Prep Time: 20 minutes
Cook Time: 40 minutes
Makes 6 (3/4-cup) servings
Mango-Blueberry Filling:
• 3 cups sliced peeled mangoes
• 2 cups blueberries
• 1 tablespoon lemon juice
• 1/3 cup sugar
• 2 teaspoons cornstarch
• 2 teaspoons McCormick® Ground Cinnamon
• 1/2 teaspoon McCormick® Ground Ginger
Biscuit Topping:
• 1/2 cup flour
• 4 tablespoons sugar, divided
• 1/2 teaspoon baking powder
• 1/2 teaspoon McCormick® Ground Ginger
• 1/2 teaspoon McCormick® Ground Cinnamon, divided
• 1/4 teaspoon baking soda
• Pinch salt
• 1/3 cup buttermilk
Directions
FOR THE FILLING, mix mangoes, blueberries and lemon juice in large bowl. Mix sugar, cornstarch, cinnamon and ginger in small bowl. Sprinkle over fruit; toss to coat well. Spoon into 11x7-inch baking dish sprayed with no stick cooking spray.

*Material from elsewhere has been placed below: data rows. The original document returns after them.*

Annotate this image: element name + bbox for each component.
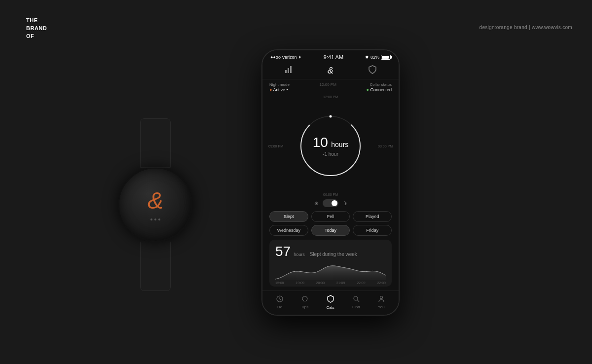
sun-icon: ☀ [314,201,319,206]
brand-logo: THE BRAND OF [26,17,47,40]
time-tick-1: 15:08 [275,281,284,285]
center-time-label: 12:00 PM [320,82,336,92]
fell-button[interactable]: Fell [311,211,350,222]
connection-status-row: Night mode ● Active • 12:00 PM Collar st… [262,79,399,94]
collar-value: ● Connected [367,87,392,92]
phone-mockup: ●●oo Verizon ✦ 9:41 AM ✖ 82% & [261,49,400,316]
svg-rect-2 [290,66,292,73]
circle-time-left: 09:00 PM [268,144,283,147]
weekly-sleep-card: 57 hours Slept during the week [269,240,392,287]
carrier-text: ●●oo Verizon ✦ [270,55,302,60]
phone-body: ●●oo Verizon ✦ 9:41 AM ✖ 82% & [261,49,400,316]
svg-line-8 [357,300,359,302]
svg-rect-0 [285,70,287,73]
watch-band-top [140,118,171,168]
time-axis-row: 15:08 19:09 20:00 21:09 22:09 22:09 [275,280,386,287]
toggle-knob [332,200,337,206]
night-mode-status: Night mode ● Active • [269,82,290,92]
moon-icon: ☽ [342,201,347,206]
battery-area: ✖ 82% [365,55,391,60]
circle-time-bottom: 06:00 PM [323,193,338,196]
phone-screen: ●●oo Verizon ✦ 9:41 AM ✖ 82% & [262,50,399,315]
friday-button[interactable]: Friday [353,225,392,236]
watch-dot-1 [150,218,152,220]
time-text: 9:41 AM [324,54,343,60]
find-nav-label: Find [352,305,360,309]
bnav-you[interactable]: You [378,295,385,309]
collar-label: Collar status [367,82,392,87]
cats-nav-icon [327,295,334,304]
watch-dots [150,218,160,220]
day-night-toggle-row: ☀ ☽ [262,197,399,211]
brand-line3: OF [26,33,34,39]
weekly-hours-unit: hours [294,252,305,257]
svg-point-5 [330,115,332,117]
find-nav-icon [353,295,360,304]
circle-time-top: 12:00 PM [323,95,338,99]
tips-nav-label: Tips [301,305,308,309]
bnav-find[interactable]: Find [352,295,360,309]
do-nav-label: Do [277,305,282,309]
brand-line1: THE [26,17,38,23]
watch-dot-2 [154,218,156,220]
shield-nav-icon[interactable] [369,65,376,76]
collar-status-item: Collar status ● Connected [367,82,392,92]
smartwatch: & [113,118,197,301]
battery-pct: 82% [370,55,379,60]
status-bar: ●●oo Verizon ✦ 9:41 AM ✖ 82% [262,50,399,62]
watch-ampersand-symbol: & [148,189,163,213]
night-mode-label: Night mode [269,82,290,87]
time-tick-2: 19:09 [296,281,304,285]
circle-time-right: 03:00 PM [378,144,393,147]
svg-rect-1 [288,68,289,73]
night-mode-value: ● Active • [269,87,290,92]
day-night-toggle[interactable] [323,199,338,207]
app-nav-bar: & [262,62,399,79]
wave-svg [275,260,386,280]
stats-nav-icon[interactable] [285,66,293,75]
time-tick-3: 20:00 [316,281,325,285]
weekly-top-row: 57 hours Slept during the week [275,245,386,258]
time-tick-6: 22:09 [377,281,386,285]
bnav-do[interactable]: Do [276,295,283,309]
ampersand-nav-icon[interactable]: & [328,66,333,76]
day-buttons-row: Wednesday Today Friday [262,225,399,240]
svg-point-9 [380,296,382,299]
wednesday-button[interactable]: Wednesday [269,225,308,236]
battery-icon [381,55,391,60]
you-nav-label: You [378,305,385,309]
hours-number-text: 10 hours [313,135,349,150]
hours-display: 10 hours -1 hour [313,135,349,157]
bnav-tips[interactable]: Tips [301,295,308,309]
bottom-navigation: Do Tips Cats [262,291,399,315]
played-button[interactable]: Played [353,211,392,222]
tips-nav-icon [301,295,308,304]
bnav-cats[interactable]: Cats [326,295,334,310]
wave-chart [275,260,386,280]
bluetooth-icon: ✖ [365,55,369,60]
you-nav-icon [378,295,385,304]
circle-timer-area: 12:00 PM 03:00 PM 06:00 PM 09:00 PM 10 [262,94,399,197]
brand-line2: BRAND [26,25,47,31]
today-button[interactable]: Today [311,225,350,236]
slept-button[interactable]: Slept [269,211,308,222]
svg-point-7 [354,296,358,300]
time-tick-5: 22:09 [357,281,366,285]
cats-nav-label: Cats [326,305,334,310]
weekly-hours-number: 57 [275,245,291,258]
activity-buttons-row: Slept Fell Played [262,211,399,225]
watch-band-bottom [140,242,171,291]
hours-sub-text: -1 hour [313,151,349,157]
battery-fill [382,56,389,59]
credit-text: design:orange brand | www.wowvis.com [480,25,572,30]
do-nav-icon [276,295,283,304]
watch-face: & [118,168,192,242]
weekly-description: Slept during the week [310,252,357,257]
watch-dot-3 [158,218,160,220]
time-tick-4: 21:09 [336,281,345,285]
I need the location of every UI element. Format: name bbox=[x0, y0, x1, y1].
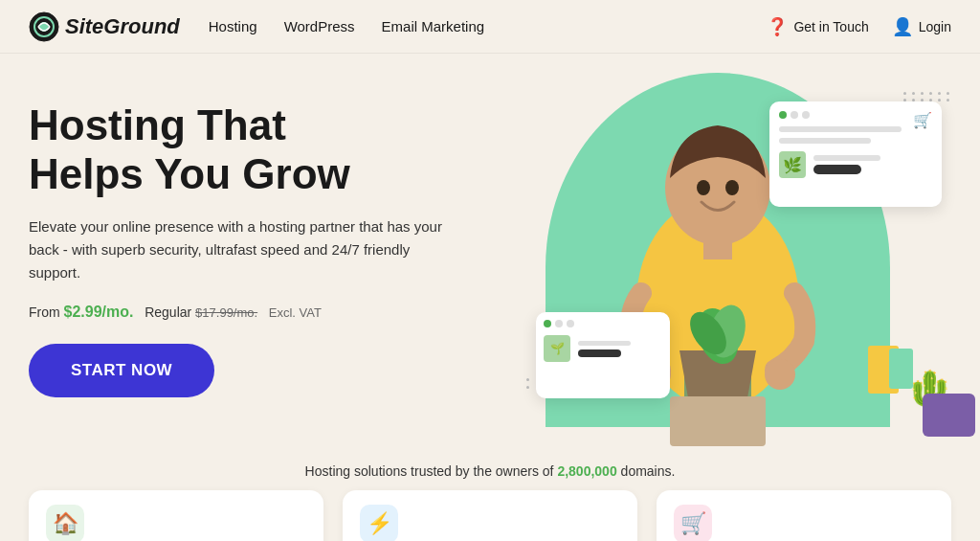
deco-dot bbox=[526, 386, 529, 389]
price-excl: Excl. VAT bbox=[269, 305, 322, 320]
svg-rect-5 bbox=[703, 240, 732, 259]
shared-hosting-icon: 🏠 bbox=[46, 505, 84, 541]
woocommerce-hosting-icon: 🛒 bbox=[674, 505, 712, 541]
ui-card-bottom: 🌱 bbox=[536, 312, 670, 398]
dot-1 bbox=[791, 111, 798, 119]
deco-dot bbox=[903, 92, 906, 95]
trust-text-before: Hosting solutions trusted by the owners … bbox=[305, 463, 558, 479]
card-product-line bbox=[813, 155, 880, 161]
trust-text-after: domains. bbox=[621, 463, 676, 479]
card-line-3 bbox=[578, 341, 631, 346]
price-from-label: From bbox=[29, 304, 64, 320]
nav-wordpress[interactable]: WordPress bbox=[284, 18, 355, 34]
login-button[interactable]: 👤 Login bbox=[892, 16, 951, 37]
feature-cards: 🏠 ⚡ 🛒 bbox=[0, 490, 980, 541]
card-dots bbox=[779, 111, 932, 119]
feature-card-wordpress[interactable]: ⚡ bbox=[343, 490, 637, 541]
deco-dot bbox=[929, 92, 932, 95]
hero-subtitle: Elevate your online presence with a host… bbox=[29, 215, 450, 284]
trust-bar: Hosting solutions trusted by the owners … bbox=[0, 456, 980, 490]
card-plant-icon: 🌿 bbox=[779, 151, 806, 178]
deco-dot bbox=[938, 99, 941, 101]
nav-hosting[interactable]: Hosting bbox=[209, 18, 257, 34]
svg-point-7 bbox=[765, 359, 795, 390]
purple-decoration bbox=[923, 394, 975, 437]
wordpress-icon: ⚡ bbox=[367, 511, 392, 536]
wordpress-hosting-icon: ⚡ bbox=[360, 505, 398, 541]
nav-right: ❓ Get in Touch 👤 Login bbox=[767, 16, 951, 37]
get-in-touch-button[interactable]: ❓ Get in Touch bbox=[767, 16, 868, 37]
trust-count: 2,800,000 bbox=[557, 463, 616, 479]
nav-links: Hosting WordPress Email Marketing bbox=[209, 18, 768, 34]
deco-dot bbox=[947, 99, 949, 101]
get-in-touch-label: Get in Touch bbox=[793, 19, 868, 34]
dot-green bbox=[779, 111, 787, 119]
hero-illustration: 🌿 🛒 🌱 bbox=[526, 82, 951, 446]
hero-content: Hosting ThatHelps You Grow Elevate your … bbox=[29, 82, 526, 446]
price-tag-green bbox=[889, 349, 913, 389]
siteground-logo-icon bbox=[29, 11, 59, 42]
card-line-1 bbox=[779, 126, 902, 132]
logo-text: SiteGround bbox=[65, 14, 180, 39]
start-now-button[interactable]: START NOW bbox=[29, 344, 214, 397]
dot-3 bbox=[555, 320, 563, 327]
card-line-2 bbox=[779, 138, 871, 144]
home-icon: 🏠 bbox=[53, 511, 78, 536]
deco-dot bbox=[921, 92, 924, 95]
svg-rect-15 bbox=[670, 396, 766, 446]
dot-green-2 bbox=[544, 320, 551, 327]
hero-section: Hosting ThatHelps You Grow Elevate your … bbox=[0, 54, 980, 456]
deco-dot bbox=[912, 92, 915, 95]
card-pill bbox=[813, 165, 861, 174]
feature-card-woocommerce[interactable]: 🛒 bbox=[657, 490, 951, 541]
question-icon: ❓ bbox=[767, 16, 788, 37]
svg-point-14 bbox=[725, 180, 739, 195]
dot-4 bbox=[567, 320, 574, 327]
card-item-row: 🌿 bbox=[779, 151, 932, 178]
deco-dot bbox=[526, 378, 529, 381]
deco-dot bbox=[947, 92, 949, 95]
ui-card-top: 🌿 🛒 bbox=[769, 101, 942, 207]
person-icon: 👤 bbox=[892, 16, 913, 37]
decorative-dots bbox=[903, 92, 951, 101]
navbar: SiteGround Hosting WordPress Email Marke… bbox=[0, 0, 980, 54]
hero-title: Hosting ThatHelps You Grow bbox=[29, 101, 526, 198]
hero-price: From $2.99/mo. Regular $17.99/mo. Excl. … bbox=[29, 304, 526, 321]
dot-2 bbox=[802, 111, 810, 119]
logo[interactable]: SiteGround bbox=[29, 11, 180, 42]
card-plant-icon-2: 🌱 bbox=[544, 335, 570, 362]
price-value: $2.99/mo. bbox=[64, 304, 134, 320]
deco-dot bbox=[938, 92, 941, 95]
cart-icon: 🛒 bbox=[913, 111, 932, 129]
card-dots-2 bbox=[544, 320, 662, 327]
card-item-row-2: 🌱 bbox=[544, 335, 662, 362]
price-regular-value: $17.99/mo. bbox=[195, 305, 257, 320]
feature-card-shared[interactable]: 🏠 bbox=[29, 490, 323, 541]
svg-point-13 bbox=[697, 180, 710, 195]
login-label: Login bbox=[919, 19, 951, 34]
nav-email-marketing[interactable]: Email Marketing bbox=[382, 18, 485, 34]
card-pill-2 bbox=[578, 349, 621, 357]
price-regular-label: Regular bbox=[145, 304, 195, 320]
woo-icon: 🛒 bbox=[680, 511, 706, 536]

FOR THE TOPPING, mix flour, 3 tablespoons of the sugar, baking powder, ginger, 1/4 teaspoon of the cinnamon, baking soda and salt in large bowl. Add buttermilk; mix well. Drop dough by rounded tablespoonfuls into 6 portions onto fruit mixture. Mix remaining 1 tablespoon sugar and 1/4 teaspoon cinnamon. Sprinkle over biscuits.
BAKE in preheated 350°F oven 35 to 40 minutes or until fruit is bubbly and topping is browned. Serve warm.

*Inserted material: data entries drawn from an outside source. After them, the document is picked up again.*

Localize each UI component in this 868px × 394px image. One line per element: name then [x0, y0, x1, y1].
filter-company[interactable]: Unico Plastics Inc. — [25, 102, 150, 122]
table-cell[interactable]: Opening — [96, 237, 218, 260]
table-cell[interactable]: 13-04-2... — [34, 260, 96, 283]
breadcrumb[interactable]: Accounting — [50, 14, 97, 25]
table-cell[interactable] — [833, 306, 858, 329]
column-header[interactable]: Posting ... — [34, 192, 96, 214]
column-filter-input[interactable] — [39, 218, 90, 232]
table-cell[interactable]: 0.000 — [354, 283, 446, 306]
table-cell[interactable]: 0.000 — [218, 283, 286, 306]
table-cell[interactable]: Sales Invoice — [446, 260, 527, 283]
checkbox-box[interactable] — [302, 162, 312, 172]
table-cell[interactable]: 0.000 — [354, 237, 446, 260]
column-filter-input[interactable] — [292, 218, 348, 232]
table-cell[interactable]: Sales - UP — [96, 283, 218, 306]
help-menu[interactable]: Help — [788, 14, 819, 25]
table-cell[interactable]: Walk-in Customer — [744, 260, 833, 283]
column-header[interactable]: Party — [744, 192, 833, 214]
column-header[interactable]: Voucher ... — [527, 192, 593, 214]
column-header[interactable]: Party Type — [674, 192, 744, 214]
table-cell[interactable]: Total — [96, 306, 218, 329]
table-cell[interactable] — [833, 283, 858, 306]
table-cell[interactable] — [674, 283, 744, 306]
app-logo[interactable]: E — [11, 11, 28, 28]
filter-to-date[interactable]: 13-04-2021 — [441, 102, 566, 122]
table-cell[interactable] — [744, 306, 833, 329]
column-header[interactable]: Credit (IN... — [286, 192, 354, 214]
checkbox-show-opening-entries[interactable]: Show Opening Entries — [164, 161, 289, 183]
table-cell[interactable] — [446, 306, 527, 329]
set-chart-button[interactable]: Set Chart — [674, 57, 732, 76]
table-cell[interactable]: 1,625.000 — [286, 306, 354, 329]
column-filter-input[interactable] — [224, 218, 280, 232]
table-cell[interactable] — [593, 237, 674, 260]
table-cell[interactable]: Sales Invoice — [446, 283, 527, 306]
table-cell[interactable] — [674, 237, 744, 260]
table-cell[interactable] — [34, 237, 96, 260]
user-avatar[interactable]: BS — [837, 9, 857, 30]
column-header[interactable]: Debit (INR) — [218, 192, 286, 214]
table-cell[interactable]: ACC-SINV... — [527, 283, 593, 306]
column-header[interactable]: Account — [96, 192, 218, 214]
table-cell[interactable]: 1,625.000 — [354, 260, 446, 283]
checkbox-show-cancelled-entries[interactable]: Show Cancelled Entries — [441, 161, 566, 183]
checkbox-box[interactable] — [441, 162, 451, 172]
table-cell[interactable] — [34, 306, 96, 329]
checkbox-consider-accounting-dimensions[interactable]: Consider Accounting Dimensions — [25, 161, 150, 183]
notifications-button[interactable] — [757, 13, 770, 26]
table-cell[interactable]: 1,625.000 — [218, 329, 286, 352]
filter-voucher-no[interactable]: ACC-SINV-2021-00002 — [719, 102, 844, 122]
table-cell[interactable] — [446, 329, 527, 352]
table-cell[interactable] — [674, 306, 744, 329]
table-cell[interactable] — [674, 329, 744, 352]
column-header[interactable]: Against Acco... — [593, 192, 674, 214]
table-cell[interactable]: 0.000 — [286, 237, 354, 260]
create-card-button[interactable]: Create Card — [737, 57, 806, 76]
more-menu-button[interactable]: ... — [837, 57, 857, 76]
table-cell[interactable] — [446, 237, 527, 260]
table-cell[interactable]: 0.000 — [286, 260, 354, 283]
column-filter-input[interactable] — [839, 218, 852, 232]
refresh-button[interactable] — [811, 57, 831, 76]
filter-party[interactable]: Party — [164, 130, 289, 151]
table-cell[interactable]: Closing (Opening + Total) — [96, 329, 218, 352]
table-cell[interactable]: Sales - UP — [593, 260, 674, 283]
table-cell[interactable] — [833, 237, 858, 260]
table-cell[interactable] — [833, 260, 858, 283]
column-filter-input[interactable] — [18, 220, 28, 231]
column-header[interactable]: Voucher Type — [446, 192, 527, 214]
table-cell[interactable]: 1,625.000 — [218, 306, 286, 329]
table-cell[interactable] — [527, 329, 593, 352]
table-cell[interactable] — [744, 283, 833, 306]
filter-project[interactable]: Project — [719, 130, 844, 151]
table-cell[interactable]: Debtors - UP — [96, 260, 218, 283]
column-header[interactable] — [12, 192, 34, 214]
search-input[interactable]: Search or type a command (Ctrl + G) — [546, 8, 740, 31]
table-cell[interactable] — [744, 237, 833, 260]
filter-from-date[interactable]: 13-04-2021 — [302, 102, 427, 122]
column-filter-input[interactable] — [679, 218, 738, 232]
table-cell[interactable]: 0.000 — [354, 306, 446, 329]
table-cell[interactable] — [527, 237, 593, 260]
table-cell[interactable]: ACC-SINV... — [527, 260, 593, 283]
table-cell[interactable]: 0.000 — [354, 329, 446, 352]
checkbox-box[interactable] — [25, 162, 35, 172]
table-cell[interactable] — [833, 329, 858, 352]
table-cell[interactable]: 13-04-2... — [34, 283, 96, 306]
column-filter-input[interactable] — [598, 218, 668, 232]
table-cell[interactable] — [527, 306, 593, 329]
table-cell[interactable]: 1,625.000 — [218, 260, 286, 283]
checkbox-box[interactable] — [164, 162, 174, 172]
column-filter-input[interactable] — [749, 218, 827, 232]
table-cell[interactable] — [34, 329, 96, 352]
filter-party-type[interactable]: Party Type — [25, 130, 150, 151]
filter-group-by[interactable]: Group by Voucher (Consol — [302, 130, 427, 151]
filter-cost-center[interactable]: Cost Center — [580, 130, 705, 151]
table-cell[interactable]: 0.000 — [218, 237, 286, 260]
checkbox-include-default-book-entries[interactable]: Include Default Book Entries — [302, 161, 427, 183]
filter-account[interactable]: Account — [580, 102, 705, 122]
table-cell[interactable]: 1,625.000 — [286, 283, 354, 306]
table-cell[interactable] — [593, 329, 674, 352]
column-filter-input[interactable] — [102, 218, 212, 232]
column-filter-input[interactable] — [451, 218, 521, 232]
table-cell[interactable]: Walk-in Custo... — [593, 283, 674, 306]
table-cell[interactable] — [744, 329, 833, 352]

Nutrition Information Per One Serving:
225 Calories, Fat 1g, Protein 2g, Carbohydrates 52g, Cholesterol 1mg, Sodium 128mg, Fiber 5g
Test Kitchen Tip: Use sliced peeled peaches in place of the mangoes. Or, use frozen blueberries, unthawed, in place of the fresh blueberries. Prepare and bake as directed.